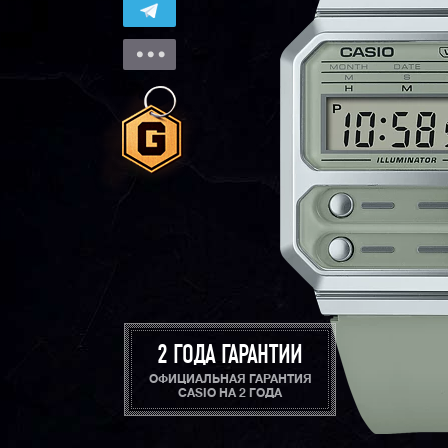
2 ГОДА ГАРАНТИИ
ОФИЦИАЛЬНАЯ ГАРАНТИЯ
CASIO НА 2 ГОДА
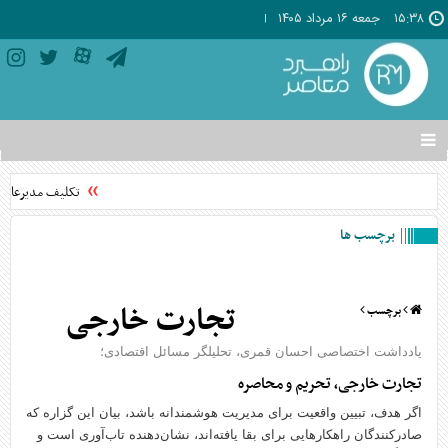
۱۵:۳۸
جمعه ۱۶ مرداد ۱۴۰۵
تغییر
وضعیت
منوی
تکلیف مدیرعامل 
سرویس
ها
برچسب ها
تجارت خارجی
برچسب
یادداشت اختصاصی احسان قمری، تحلیلگر مسائل اقتصادی؛
تجارت خارجی، تحریم و محاصره
اگر هدف، تبیین واقعیت برای مدیریت هوشمندانه باشد، بیان این گزاره که
صادرکنندگان راهکارهایی برای بقا یافته‌اند، نشان‌دهنده تاب‌آوری است و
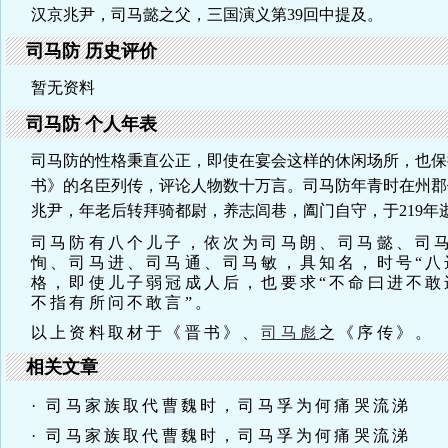
汉京兆尹，司马懿之父，三国演义第39回中提及。
司马防 历史评价
暂无资料
司马防 个人年表
司马防的性格秉直公正，即使在宴会这样的休闲场所，也保
书》的名臣列传，评论人物数十万言。司马防年青时在州郡
兆尹，年老后转拜骑都尉，养志闾巷，阖门自守，于219年
司马防有八个儿子，依次为司马朗、司马懿、司
恂、司马进、司马通、司马敏，具知名，时号“八
格，即使儿子弱冠成人后，也要求“不命曰进不敢
不指有所问不敢言”。
以上资料取材于《晋书》、
司马彪
之《序传》。
相关文章
· 司马家族取代曹魏时，司马孚为何痛哭流涕
· 司马家族取代曹魏时，司马孚为何痛哭流涕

* [About this task]: Out of the entries, report each line that contains the word "برای".

* [Response to this task]:
اگر هدف، تبیین واقعیت برای مدیریت هوشمندانه باشد، بیان این گزاره که
صادرکنندگان راهکارهایی برای بقا یافته‌اند، نشان‌دهنده تاب‌آوری است و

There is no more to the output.